SUPPLIED DATA >>

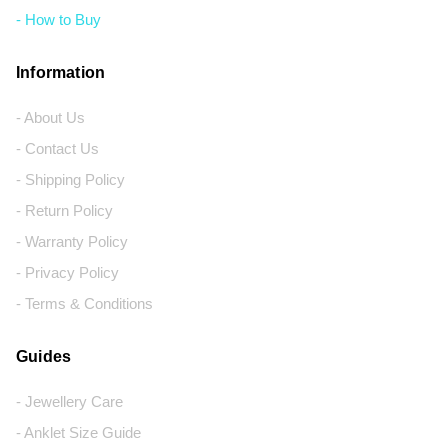
- How to Buy
Information
- About Us
- Contact Us
- Shipping Policy
- Return Policy
- Warranty Policy
- Privacy Policy
- Terms & Conditions
Guides
- Jewellery Care
- Anklet Size Guide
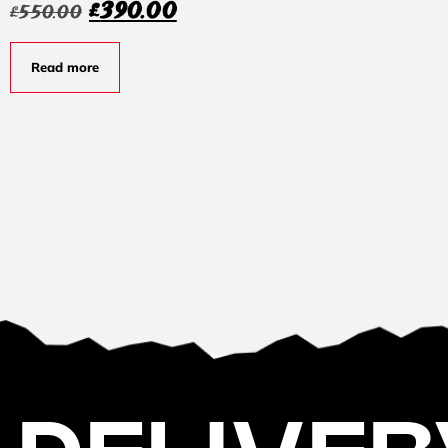
£
390.00
£
550.00
Read more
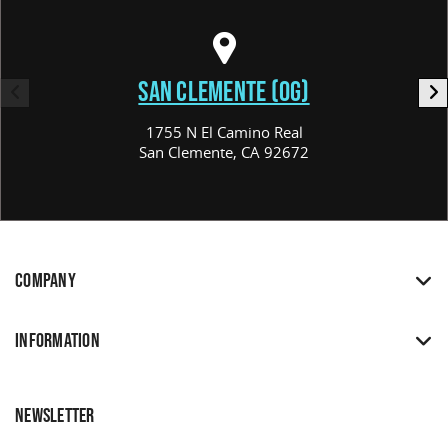
SAN CLEMENTE (OG)
1755 N El Camino Real
San Clemente, CA 92672
COMPANY
INFORMATION
NEWSLETTER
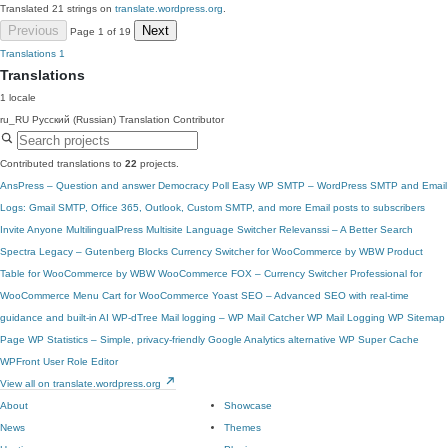
Translated 21 strings on
translate.wordpress.org
.
Previous
Next
Page 1 of 19
Translations
1
Translations
1 locale
ru_RU
Русский (Russian)
Translation Contributor
Contributed translations to
22
projects.
AnsPress – Question and answer
Democracy Poll
Easy WP SMTP – WordPress SMTP and Email
Logs: Gmail SMTP, Office 365, Outlook, Custom SMTP, and more
Email posts to subscribers
Invite Anyone
MultilingualPress
Multisite Language Switcher
Relevanssi – A Better Search
Spectra Legacy – Gutenberg Blocks
Currency Switcher for WooCommerce by WBW
Product
Table for WooCommerce by WBW
WooCommerce
FOX – Currency Switcher Professional for
WooCommerce
Menu Cart for WooCommerce
Yoast SEO – Advanced SEO with real-time
guidance and built-in AI
WP-dTree
Mail logging – WP Mail Catcher
WP Mail Logging
WP Sitemap
Page
WP Statistics – Simple, privacy-friendly Google Analytics alternative
WP Super Cache
WPFront User Role Editor
View all on translate.wordpress.org
About
Showcase
News
Themes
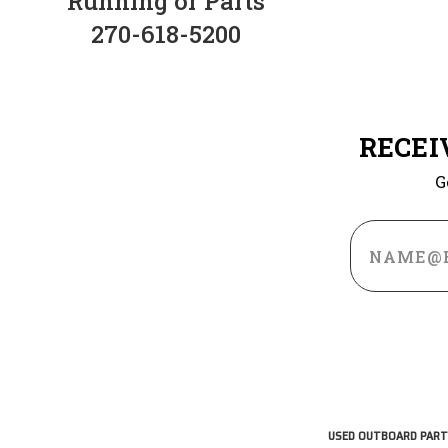
Running or Parts
270-618-5200
RECEI
G
Email
Address
USED OUTBOARD PART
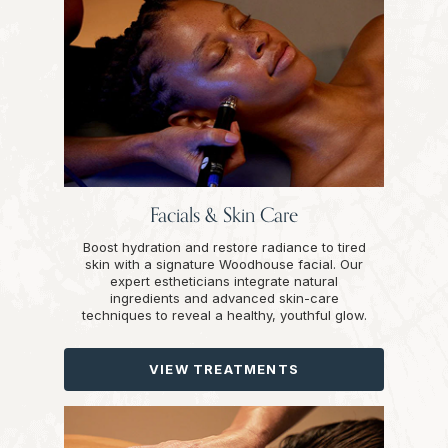
Facials & Skin Care
Boost hydration and restore radiance to tired
skin with a signature Woodhouse facial. Our
expert estheticians integrate natural
ingredients and advanced skin-care
techniques to reveal a healthy, youthful glow.
VIEW TREATMENTS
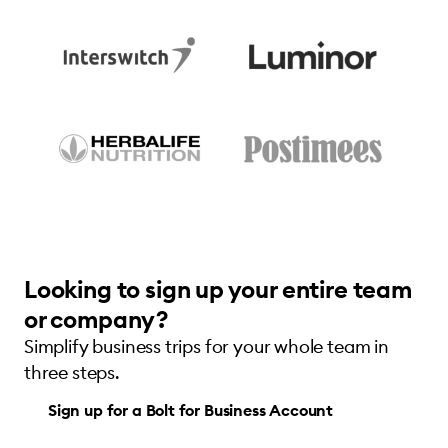
Looking to sign up your entire team
or company?
Simplify business trips for your whole team in
three steps.
Sign up for a Bolt for Business Account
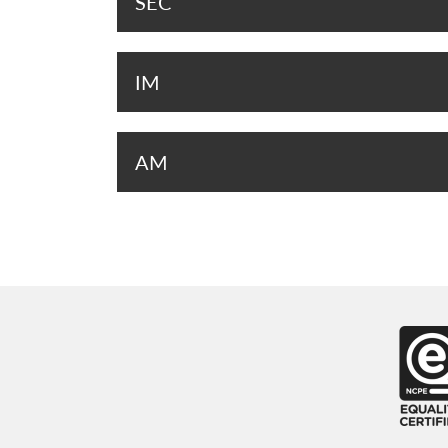
SEC
IM
AM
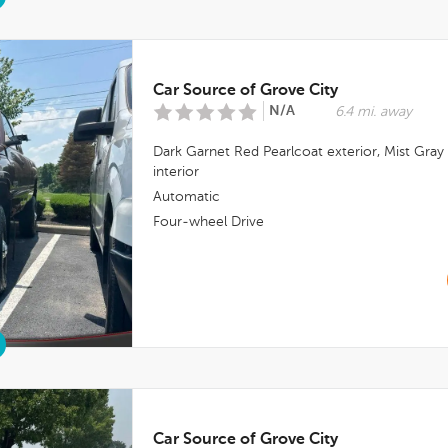
Car Source of Grove City
N/A
6.4 mi. away
Dark Garnet Red Pearlcoat
exterior,
Mist Gray
interior
Automatic
Four-wheel Drive
Car Source of Grove City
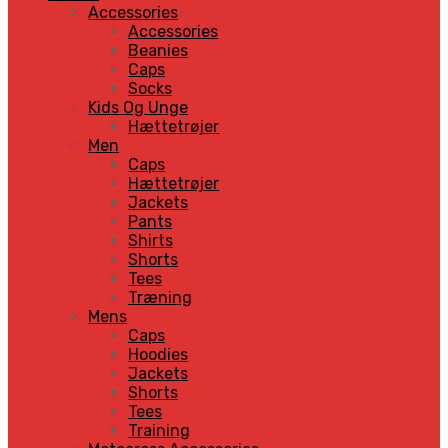
Accessories
Accessories
Beanies
Caps
Socks
Kids Og Unge
Hættetrøjer
Men
Caps
Hættetrøjer
Jackets
Pants
Shirts
Shorts
Tees
Træning
Mens
Caps
Hoodies
Jackets
Shorts
Tees
Training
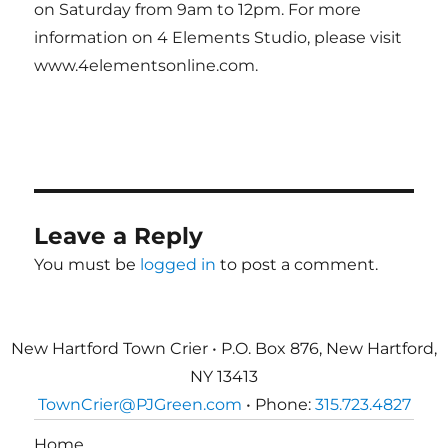
on Saturday from 9am to 12pm. For more
information on 4 Elements Studio, please visit
www.4elementsonline.com.
Leave a Reply
You must be
logged in
to post a comment.
New Hartford Town Crier • P.O. Box 876, New Hartford,
NY 13413
TownCrier@PJGreen.com
• Phone:
315.723.4827
Home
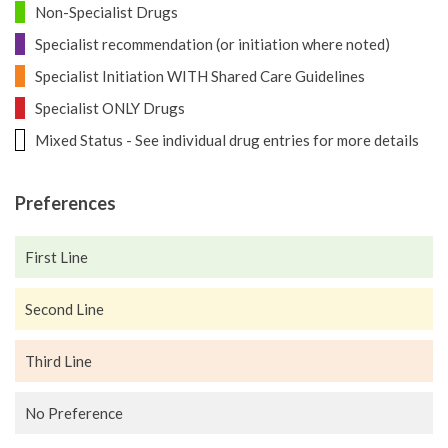
Non-Specialist Drugs
Specialist recommendation (or initiation where noted)
Specialist Initiation WITH Shared Care Guidelines
Specialist ONLY Drugs
Mixed Status - See individual drug entries for more details
Preferences
First Line
Second Line
Third Line
No Preference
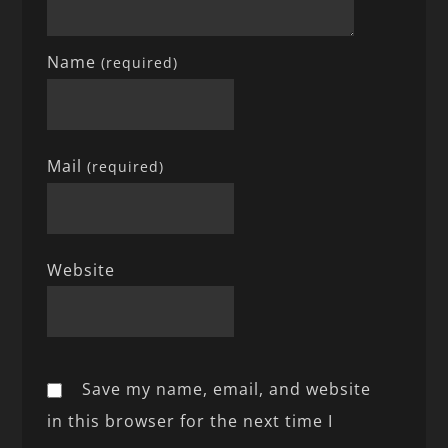
Name
(required)
Mail
(required)
Website
Save my name, email, and website
in this browser for the next time I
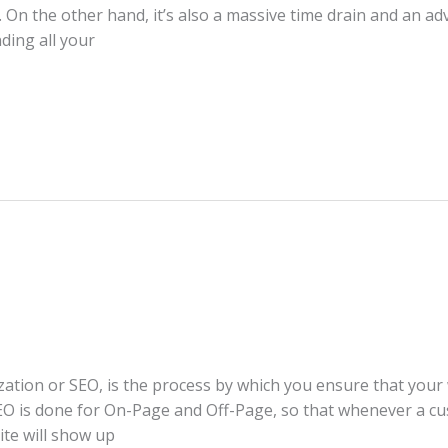
n the other hand, it’s also a massive time drain and an adve
nding all your
ation or SEO, is the process by which you ensure that your w
SEO is done for On-Page and Off-Page, so that whenever a c
ite will show up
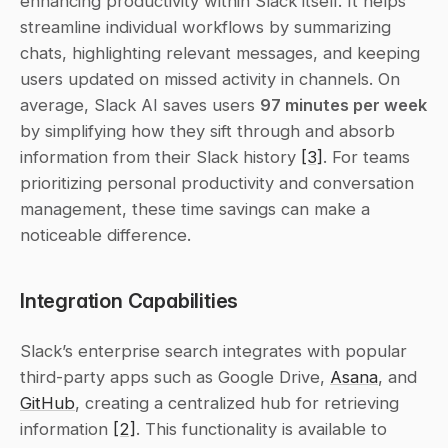
enhancing productivity within Slack itself. It helps 
streamline individual workflows by summarizing 
chats, highlighting relevant messages, and keeping 
users updated on missed activity in channels. On 
average, Slack AI saves users 
97 minutes per week
by simplifying how they sift through and absorb 
information from their Slack history 
[3]
. For teams 
prioritizing personal productivity and conversation 
management, these time savings can make a 
noticeable difference.
Integration Capabilities
Slack’s enterprise search integrates with popular 
third-party apps such as Google Drive, 
Asana
, and 
GitHub
, creating a centralized hub for retrieving 
information 
[2]
. This functionality is available to 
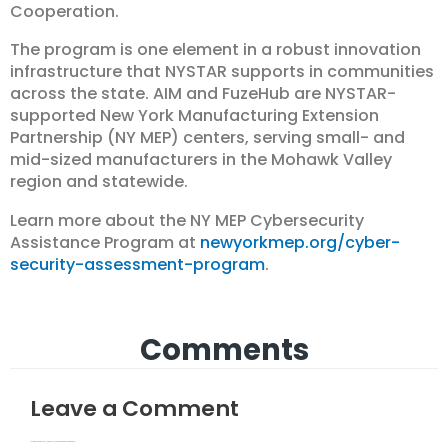
Cooperation.
The program is one element in a robust innovation
infrastructure that NYSTAR supports in communities
across the state. AIM and FuzeHub are NYSTAR-
supported New York Manufacturing Extension
Partnership (NY MEP) centers, serving small- and
mid-sized manufacturers in the Mohawk Valley
region and statewide.
Learn more about the NY MEP Cybersecurity
Assistance Program at
newyorkmep.org/cyber-
security-assessment-program
.
Comments
Leave a Comment
Your email address will not be published.
Required fields are marked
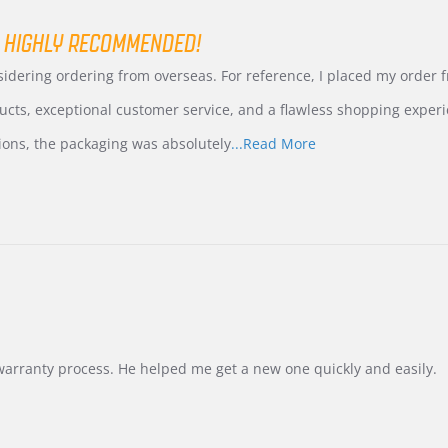
 HIGHLY RECOMMENDED!
nsidering ordering from overseas. For reference, I placed my order
ucts, exceptional customer service, and a flawless shopping experi
Read
ions, the packaging was absolutely
...Read More
more
about
review
stating
International
Buyer
from
Korea
–
Highly
Recommended!
warranty process. He helped me get a new one quickly and easily.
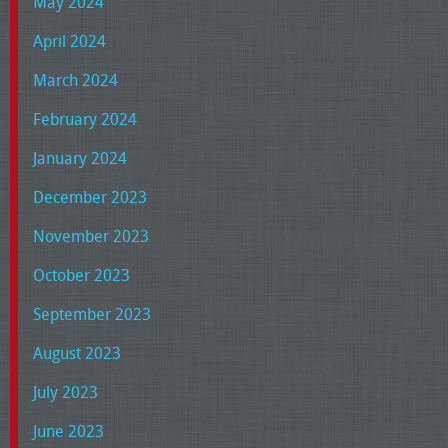
May 2024
April 2024
March 2024
February 2024
January 2024
December 2023
November 2023
October 2023
September 2023
August 2023
July 2023
June 2023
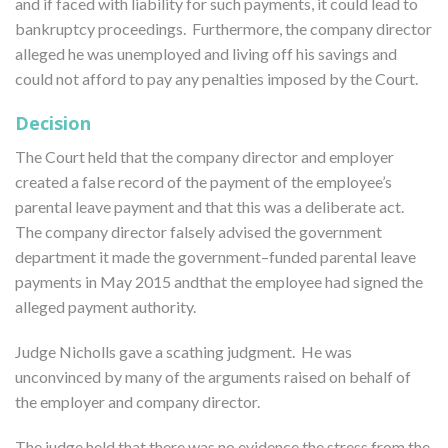
and if faced with liability for such payments, it could lead to
bankruptcy proceedings. Furthermore, the company director
alleged he was unemployed and living off his savings and
could not afford to pay any penalties imposed by the Court.
Decision
The Court held that the company director and employer
created a false record of the payment of the employee’s
parental leave payment and that this was a deliberate act.
The company director falsely advised the government
department it made the government–funded parental leave
payments in May 2015 andthat the employee had signed the
alleged payment authority.
Judge Nicholls gave a scathing judgment. He was
unconvinced by many of the arguments raised on behalf of
the employer and company director.
The judge held that there was no evidence the stress from the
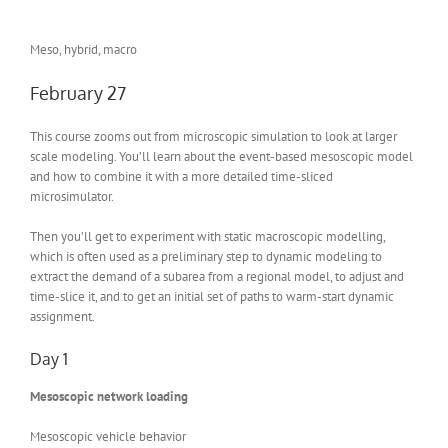
Meso, hybrid, macro
February 27
This course zooms out from microscopic simulation to look at larger
scale modeling. You’ll learn about the event-based mesoscopic model
and how to combine it with a more detailed time-sliced
microsimulator.
Then you’ll get to experiment with static macroscopic modelling,
which is often used as a preliminary step to dynamic modeling to
extract the demand of a subarea from a regional model, to adjust and
time-slice it, and to get an initial set of paths to warm-start dynamic
assignment.
Day 1
Mesoscopic network loading
Mesoscopic vehicle behavior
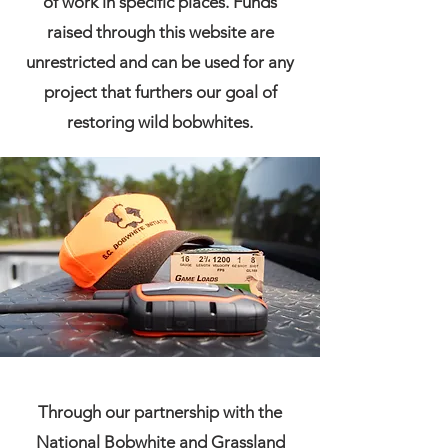
of work in specific places. Funds
raised through this website are
unrestricted and can be used for any
project that furthers our goal of
restoring wild bobwhites.
Through our partnership with the
National Bobwhite and Grassland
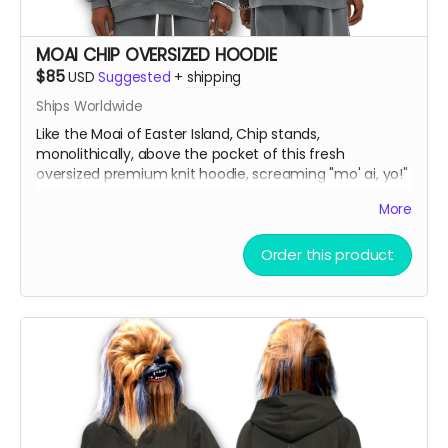
MOAI CHIP OVERSIZED HOODIE
$85
USD
Suggested
+
shipping
Ships Worldwide
Like the Moai of Easter Island, Chip stands,
monolithically, above the pocket of this fresh
oversized premium knit hoodie, screaming "mo' ai, yo!"
More
Oversize Fleeced Hoodie with ultra-soft fleece and
bold oversized fit. Combines unbeatable comfort with
Order this product
premium quality.
Material:
42% cotton, 53% polyester, 5% other
fibers
Fabric Weight:
350 gsm (10.3 oz)
Thickness:
Thick
Elasticity:
Slight Stretch
Breathability:
Moderate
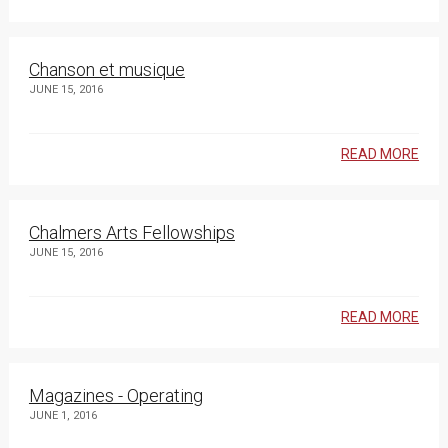
Chanson et musique
JUNE 15, 2016
READ MORE
Chalmers Arts Fellowships
JUNE 15, 2016
READ MORE
Magazines - Operating
JUNE 1, 2016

WHAT THIS TASK INVOLVES >> Return, exactly as they stand, all of the lines above, but not the pictures.

WRITTEN SOLUTION >>
- How to Buy
Information
- About Us
- Contact Us
- Shipping Policy
- Return Policy
- Warranty Policy
- Privacy Policy
- Terms & Conditions
Guides
- Jewellery Care
- Anklet Size Guide
£
390.00
£
550.00
Read more
SAN CLEMENTE (OG)
1755 N El Camino Real
San Clemente, CA 92672
COMPANY
INFORMATION
NEWSLETTER
Translated 21 strings on
translate.wordpress.org
.
Previous
Next
Page 1 of 19
Translations
1
Translations
1 locale
ru_RU
Русский (Russian)
Translation Contributor
Contributed translations to
22
projects.
AnsPress – Question and answer
Democracy Poll
Easy WP SMTP – WordPress SMTP and Email
Logs: Gmail SMTP, Office 365, Outlook, Custom SMTP, and more
Email posts to subscribers
Invite Anyone
MultilingualPress
Multisite Language Switcher
Relevanssi – A Better Search
Spectra Legacy – Gutenberg Blocks
Currency Switcher for WooCommerce by WBW
Product
Table for WooCommerce by WBW
WooCommerce
FOX – Currency Switcher Professional for
WooCommerce
Menu Cart for WooCommerce
Yoast SEO – Advanced SEO with real-time
guidance and built-in AI
WP-dTree
Mail logging – WP Mail Catcher
WP Mail Logging
WP Sitemap
Page
WP Statistics – Simple, privacy-friendly Google Analytics alternative
WP Super Cache
WPFront User Role Editor
View all on translate.wordpress.org
About
Showcase
News
Themes
Running or Parts
270-618-5200
RECEI
G
Email
Address
USED OUTBOARD PART
Facials & Skin Care
Boost hydration and restore radiance to tired
skin with a signature Woodhouse facial. Our
expert estheticians integrate natural
ingredients and advanced skin-care
techniques to reveal a healthy, youthful glow.
VIEW TREATMENTS
Looking to sign up your entire team
or company?
Simplify business trips for your whole team in
three steps.
Sign up for a Bolt for Business Account
SEC
IM
AM
Car Source of Grove City
N/A
6.4 mi. away
Dark Garnet Red Pearlcoat
exterior,
Mist Gray
interior
Automatic
Four-wheel Drive
Car Source of Grove City
Accessories
Accessories
Beanies
Caps
Socks
Kids Og Unge
Hættetrøjer
Men
Caps
Hættetrøjer
Jackets
Pants
Shirts
Shorts
Tees
Træning
Mens
Caps
Hoodies
Jackets
Shorts
Tees
Training
on Saturday from 9am to 12pm. For more
information on 4 Elements Studio, please visit
www.4elementsonline.com.
Leave a Reply
You must be
logged in
to post a comment.
New Hartford Town Crier • P.O. Box 876, New Hartford,
NY 13413
TownCrier@PJGreen.com
• Phone:
315.723.4827
Home
Non-Specialist Drugs
Specialist recommendation (or initiation where noted)
Specialist Initiation WITH Shared Care Guidelines
Specialist ONLY Drugs
Mixed Status - See individual drug entries for more details
Preferences
First Line
Second Line
Third Line
No Preference
Name
(required)
Mail
(required)
Website
Save my name, email, and website
in this browser for the next time I
n the other hand, it’s also a massive time drain and an adve
nding all your
ation or SEO, is the process by which you ensure that your w
SEO is done for On-Page and Off-Page, so that whenever a c
ite will show up
enhancing productivity within Slack itself. It helps 
streamline individual workflows by summarizing 
chats, highlighting relevant messages, and keeping 
users updated on missed activity in channels. On 
average, Slack AI saves users 
97 minutes per week
by simplifying how they sift through and absorb 
information from their Slack history 
[3]
. For teams 
prioritizing personal productivity and conversation 
management, these time savings can make a 
noticeable difference.
Integration Capabilities
Slack’s enterprise search integrates with popular 
third-party apps such as Google Drive, 
Asana
, and 
GitHub
, creating a centralized hub for retrieving 
information 
[2]
. This functionality is available to 
Cooperation.
The program is one element in a robust innovation
infrastructure that NYSTAR supports in communities
across the state. AIM and FuzeHub are NYSTAR-
supported New York Manufacturing Extension
Partnership (NY MEP) centers, serving small- and
mid-sized manufacturers in the Mohawk Valley
region and statewide.
Learn more about the NY MEP Cybersecurity
Assistance Program at
newyorkmep.org/cyber-
security-assessment-program
.
Comments
Leave a Comment
Your email address will not be published.
Required fields are marked
 HIGHLY RECOMMENDED!
nsidering ordering from overseas. For reference, I placed my order
ucts, exceptional customer service, and a flawless shopping experi
Read
ions, the packaging was absolutely
...Read More
more
about
review
stating
International
Buyer
from
Korea
–
Highly
Recommended!
warranty process. He helped me get a new one quickly and easily.
May 2024
April 2024
March 2024
February 2024
January 2024
December 2023
November 2023
October 2023
September 2023
August 2023
July 2023
June 2023
and if faced with liability for such payments, it could lead to
bankruptcy proceedings. Furthermore, the company director
alleged he was unemployed and living off his savings and
could not afford to pay any penalties imposed by the Court.
Decision
The Court held that the company director and employer
created a false record of the payment of the employee’s
parental leave payment and that this was a deliberate act.
The company director falsely advised the government
department it made the government–funded parental leave
payments in May 2015 andthat the employee had signed the
alleged payment authority.
Judge Nicholls gave a scathing judgment. He was
unconvinced by many of the arguments raised on behalf of
the employer and company director.
The judge held that there was no evidence the stress from the
Meso, hybrid, macro
February 27
This course zooms out from microscopic simulation to look at larger
scale modeling. You’ll learn about the event-based mesoscopic model
and how to combine it with a more detailed time-sliced
microsimulator.
Then you’ll get to experiment with static macroscopic modelling,
which is often used as a preliminary step to dynamic modeling to
extract the demand of a subarea from a regional model, to adjust and
time-slice it, and to get an initial set of paths to warm-start dynamic
assignment.
Day 1
Mesoscopic network loading
Mesoscopic vehicle behavior
of work in specific places. Funds
raised through this website are
unrestricted and can be used for any
project that furthers our goal of
restoring wild bobwhites.
Through our partnership with the
National Bobwhite and Grassland
MOAI CHIP OVERSIZED HOODIE
$85
USD
Suggested
+
shipping
Ships Worldwide
Like the Moai of Easter Island, Chip stands,
monolithically, above the pocket of this fresh
oversized premium knit hoodie, screaming "mo' ai, yo!"
More
Oversize Fleeced Hoodie with ultra-soft fleece and
bold oversized fit. Combines unbeatable comfort with
Order this product
premium quality.
Material:
42% cotton, 53% polyester, 5% other
fibers
Fabric Weight:
350 gsm (10.3 oz)
Thickness:
Thick
Elasticity:
Slight Stretch
Breathability:
Moderate
Chanson et musique
JUNE 15, 2016
READ MORE
Chalmers Arts Fellowships
JUNE 15, 2016
READ MORE
Magazines - Operating
JUNE 1, 2016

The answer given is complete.